M: You seem now to be in the paradoxical position of saying that if everyone evaded [e.g., paying taxes], it would be disastrous and yet no one is to blame. . . .But surely there can’t be a disaster of this kind for which no one is to blame.
D: If anyone is to blame it is the person whose job it is to circumvent evasion. If too few people vote, then it should be made illegal not to vote. If too few people volunteer, you must introduce conscription. If too many people evade taxes, you must tighten up your enforcement. My answer to your ‘If everyone did that’ is ‘Then some one had jolly well better see that they don’t’. . .
Colin Strang, philosopher, “What If Everyone Did That?”, 1960
Eight years later, we get Garrett Hardin’s Tragedy of the Common, whose answer to “What if every herder did that?” is: “We must admit that our legal system of private property plus inheritance is unjust–but we put up with it because we are not convinced, at the moment, that anyone has invented a better system. The alternative of the commons is too horrifying to contemplate.

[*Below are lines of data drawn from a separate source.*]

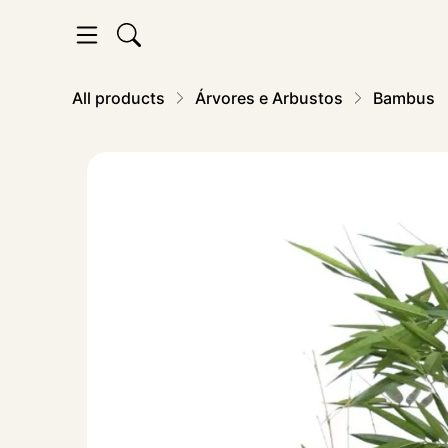
All products
Árvores e Arbustos
Bambus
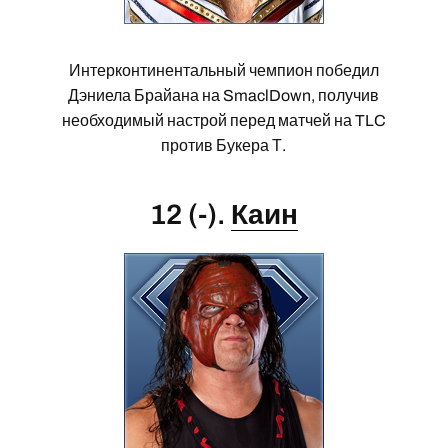
Интерконтинентальный чемпион победил
Дэниела Брайана на SmaclDown, получив
необходимый настрой перед матчей на TLC
против Букера Т.
12 (-).
Каин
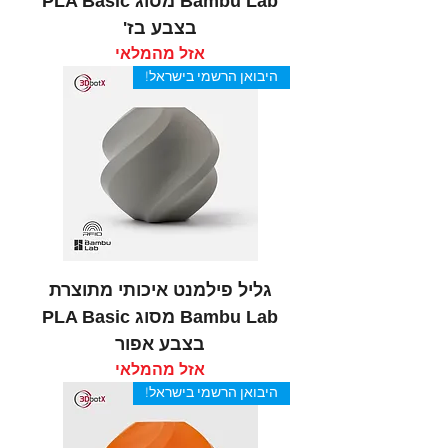
Bambu Lab מסוג PLA Basic
בצבע בז'
אזל מהמלאי
היבואן הרשמי בישראל!
גליל פילמנט איכותי מתוצרת
Bambu Lab מסוג PLA Basic
בצבע אפור
אזל מהמלאי
היבואן הרשמי בישראל!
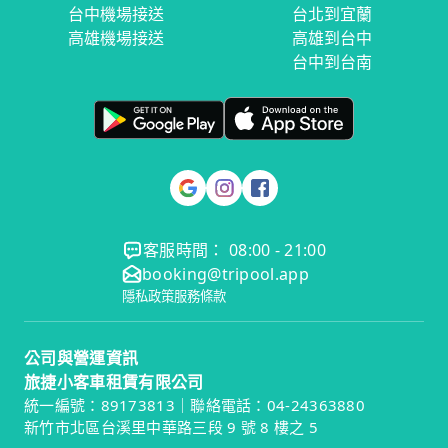
台中機場接送
台北到宜蘭
高雄機場接送
高雄到台中
台中到台南
客服時間： 08:00 - 21:00
booking@tripool.app
隱私政策
服務條款
公司與營運資訊
旅捷小客車租賃有限公司
統一編號：89173813｜聯絡電話：04-24363880
新竹市北區台溪里中華路三段 9 號 8 樓之 5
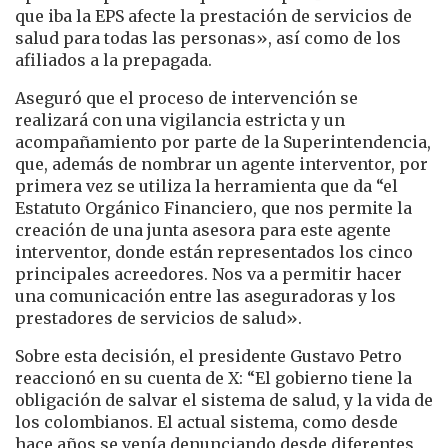
que iba la EPS afecte la prestación de servicios de
salud para todas las personas», así como de los
afiliados a la prepagada.
Aseguró que el proceso de intervención se
realizará con una vigilancia estricta y un
acompañamiento por parte de la Superintendencia,
que, además de nombrar un agente interventor, por
primera vez se utiliza la herramienta que da “el
Estatuto Orgánico Financiero, que nos permite la
creación de una junta asesora para este agente
interventor, donde están representados los cinco
principales acreedores. Nos va a permitir hacer
una comunicación entre las aseguradoras y los
prestadores de servicios de salud».
​Sobre esta decisión, el presidente Gustavo Petro
reaccionó en su cuenta de X: “El gobierno tiene la
obligación de salvar el sistema de salud, y la vida de
los colombianos. El actual sistema, como desde
hace años se venía denunciando desde diferentes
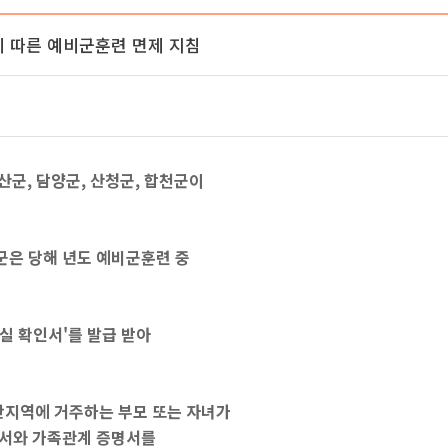
에 따른 예비군훈련 면제 지침
예산군, 담양군, 산청군, 합천군이
은 당해 년도 예비군훈련 중
실 확인서'를 발급 받아
지역에 거주하는 부모 또는 자녀가
인서와 가족관계 증명서를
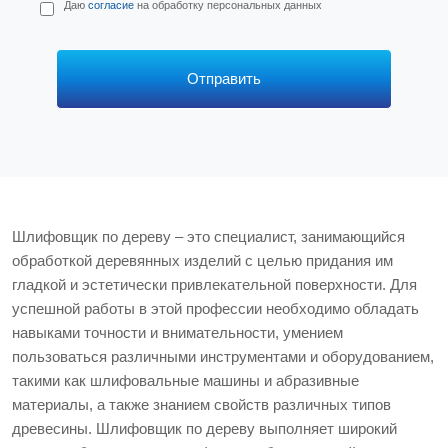
П
Даю
согласие
на обработку персональных данных
е
р
с
*
Отправить
Шлифовщик по дереву – это специалист, занимающийся
обработкой деревянных изделий с целью придания им
гладкой и эстетически привлекательной поверхности. Для
успешной работы в этой профессии необходимо обладать
навыками точности и внимательности, умением
пользоваться различными инструментами и оборудованием,
такими как шлифовальные машины и абразивные
материалы, а также знанием свойств различных типов
древесины. Шлифовщик по дереву выполняет широкий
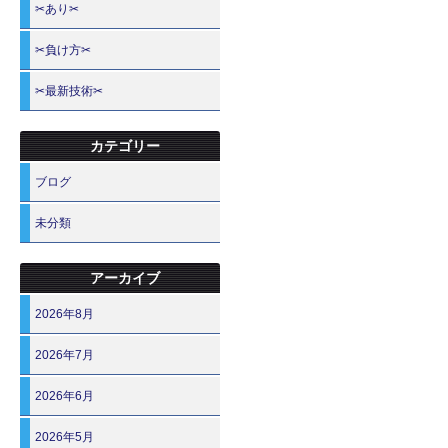
✂あり✂
✂負け方✂
✂最新技術✂
カテゴリー
ブログ
未分類
アーカイブ
2026年8月
2026年7月
2026年6月
2026年5月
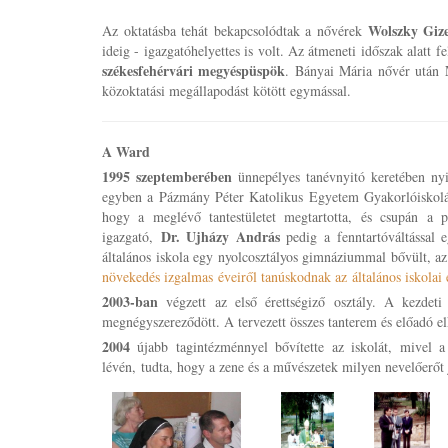
Wolszky Giz
Az oktatásba tehát bekapcsolódtak a nővérek
ideig - igazgatóhelyettes is volt. Az átmeneti időszak alatt f
székesfehérvári megyéspüspök
. Bányai Mária nővér után
közoktatási megállapodást kötött egymással.
A Ward
1995 szeptemberében
ünnepélyes tanévnyitó keretében ny
egyben a Pázmány Péter Katolikus Egyetem Gyakorlóiskolája 
hogy a meglévő tantestületet megtartotta, és csupán a p
Dr. Ujházy András
igazgató,
pedig a fenntartóváltással e
általános iskola egy nyolcosztályos gimnáziummal bővült, az
növekedés izgalmas éveiről tanúskodnak az általános iskolai
2003-ban
végzett az első érettségiző osztály. A kezdeti
megnégyszereződött. A tervezett összes tanterem és előadó el
2004
újabb tagintézménnyel bővítette az iskolát, mivel a
lévén, tudta, hogy a zene és a művészetek milyen nevelőerőt j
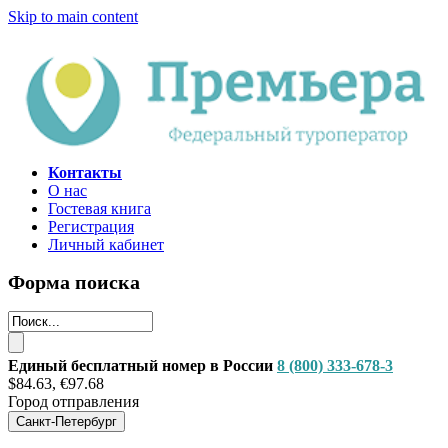
Skip to main content
Контакты
О нас
Гостевая книга
Регистрация
Личный кабинет
Форма поиска
Единый бесплатный номер в России
8 (800) 333-678-3
$84.63, €97.68
Город отправления
Санкт-Петербург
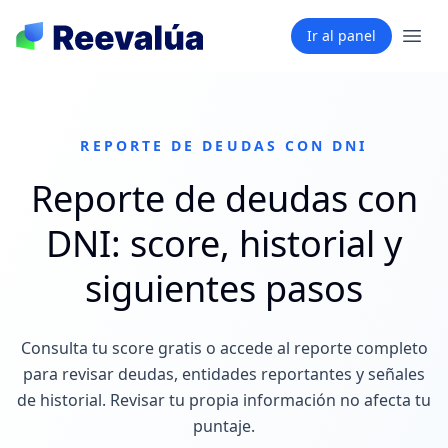
Ir al panel
REPORTE DE DEUDAS CON DNI
Reporte de deudas con
DNI: score, historial y
siguientes pasos
Consulta tu score gratis o accede al reporte completo
para revisar deudas, entidades reportantes y señales
de historial. Revisar tu propia información no afecta tu
puntaje.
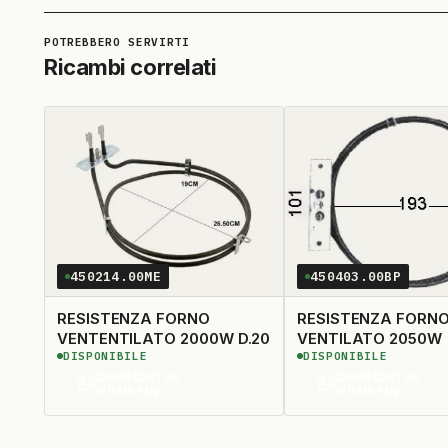
Ricambi correlati
450214.00ME
450403.00BP
RESISTENZA FORNO
RESISTENZA FORN
VENTENTILATO 2000W D.20
VENTILATO 2050W
DISPONIBILE
DISPONIBILE
Contattaci su
Contattaci su
WhatsApp
WhatsApp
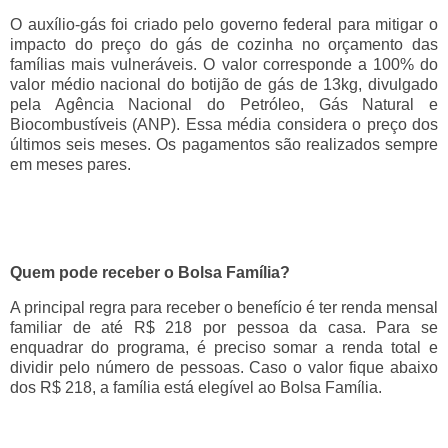
O auxílio-gás foi criado pelo governo federal para mitigar o
impacto do preço do gás de cozinha no orçamento das
famílias mais vulneráveis. O valor corresponde a 100% do
valor médio nacional do botijão de gás de 13kg, divulgado
pela Agência Nacional do Petróleo, Gás Natural e
Biocombustíveis (ANP). Essa média considera o preço dos
últimos seis meses. Os pagamentos são realizados sempre
em meses pares.
Quem pode receber o Bolsa Família?
A principal regra para receber o benefício é ter renda mensal
familiar de até R$ 218 por pessoa da casa. Para se
enquadrar do programa, é preciso somar a renda total e
dividir pelo número de pessoas. Caso o valor fique abaixo
dos R$ 218, a família está elegível ao Bolsa Família.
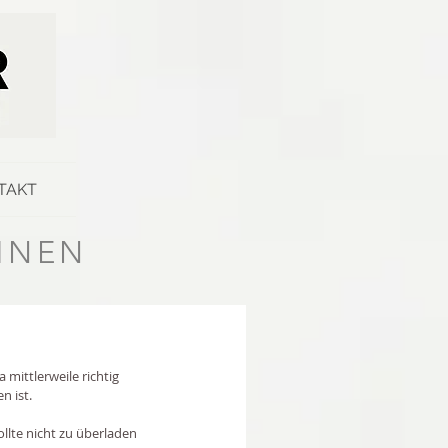
TAKT
HNEN
mittlerweile richtig 
n ist.
ollte nicht zu überladen 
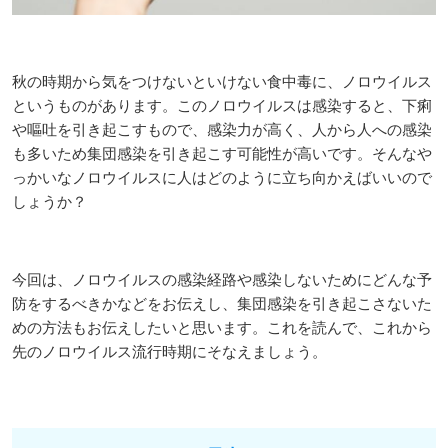
秋の時期から気をつけないといけない食中毒に、ノロウイルス
というものがあります。このノロウイルスは感染すると、下痢
や嘔吐を引き起こすもので、感染力が高く、人から人への感染
も多いため集団感染を引き起こす可能性が高いです。そんなや
っかいなノロウイルスに人はどのように立ち向かえばいいので
しょうか？
今回は、ノロウイルスの感染経路や感染しないためにどんな予
防をするべきかなどをお伝えし、集団感染を引き起こさないた
めの方法もお伝えしたいと思います。これを読んで、これから
先のノロウイルス流行時期にそなえましょう。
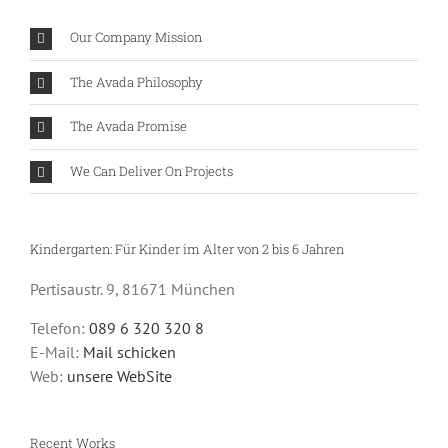
Our Company Mission
The Avada Philosophy
The Avada Promise
We Can Deliver On Projects
Kindergarten: Für Kinder im Alter von 2 bis 6 Jahren
Pertisaustr. 9, 81671 München
Telefon:
089 6 320 320 8
E-Mail:
Mail schicken
Web:
unsere WebSite
Recent Works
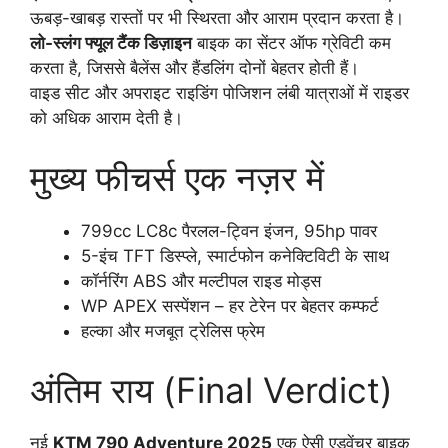
ऊबड़-खाबड़ रास्तों पर भी स्थिरता और आराम प्रदान करता है।
लो-स्लंग फ्यूल टैंक डिज़ाइन
बाइक का सेंटर ऑफ ग्रेविटी कम
करता है, जिससे बैलेंस और हैंडलिंग दोनों बेहतर होती हैं।
वाइड सीट और अपराइट राइडिंग पोजिशन लंबी यात्राओं में राइडर
को अधिक आराम देती है।
मुख्य फीचर्स एक नज़र में
799cc LC8c पैरलल-ट्विन इंजन, 95hp पावर
5-इंच TFT डिस्प्ले, स्मार्टफोन कनेक्टिविटी के साथ
कॉर्नरिंग ABS और मल्टीपल राइड मोड्स
WP APEX सस्पेंशन – हर टेरेन पर बेहतर कम्फर्ट
हल्का और मजबूत ट्रेलिस फ्रेम
अंतिम राय (Final Verdict)
नई
KTM 790 Adventure 2025
एक ऐसी एडवेंचर बाइक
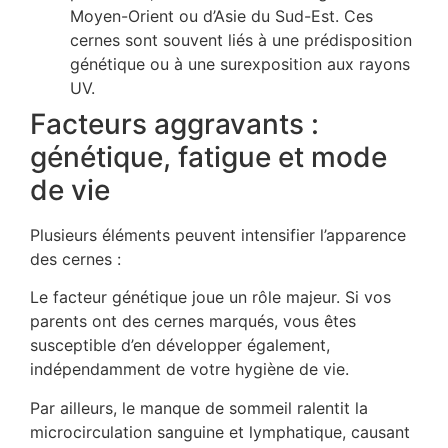
Moyen-Orient ou d’Asie du Sud-Est. Ces
cernes sont souvent liés à une prédisposition
génétique ou à une surexposition aux rayons
UV.
Facteurs aggravants :
génétique, fatigue et mode
de vie
Plusieurs éléments peuvent intensifier l’apparence
des cernes :
Le facteur génétique joue un rôle majeur. Si vos
parents ont des cernes marqués, vous êtes
susceptible d’en développer également,
indépendamment de votre hygiène de vie.
Par ailleurs, le manque de sommeil ralentit la
microcirculation sanguine et lymphatique, causant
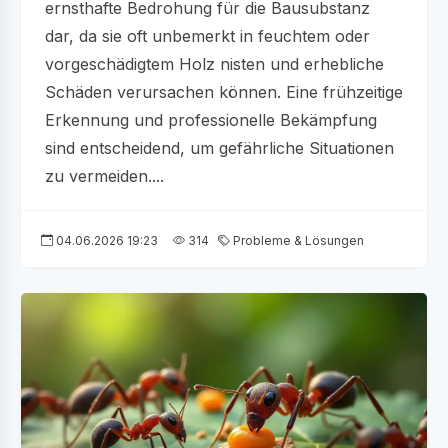
ernsthafte Bedrohung für die Bausubstanz
dar, da sie oft unbemerkt in feuchtem oder
vorgeschädigtem Holz nisten und erhebliche
Schäden verursachen können. Eine frühzeitige
Erkennung und professionelle Bekämpfung
sind entscheidend, um gefährliche Situationen
zu vermeiden....
04.06.2026 19:23
314
Probleme & Lösungen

Injustice is preferable to total ruin.”
Get real: We’ve always known the better question is: Whose job is it to ensure overgrazing doesn’t happen? Which, to be frank, continues to be the same as asking: Whose job is it to define “overgrazing”?
NB: One of the biting ironies is that Hardin’s explicit piece on morality took no account of Strang’s essay, which was among the most cited and anthologized in collections on ethics and morality at that time.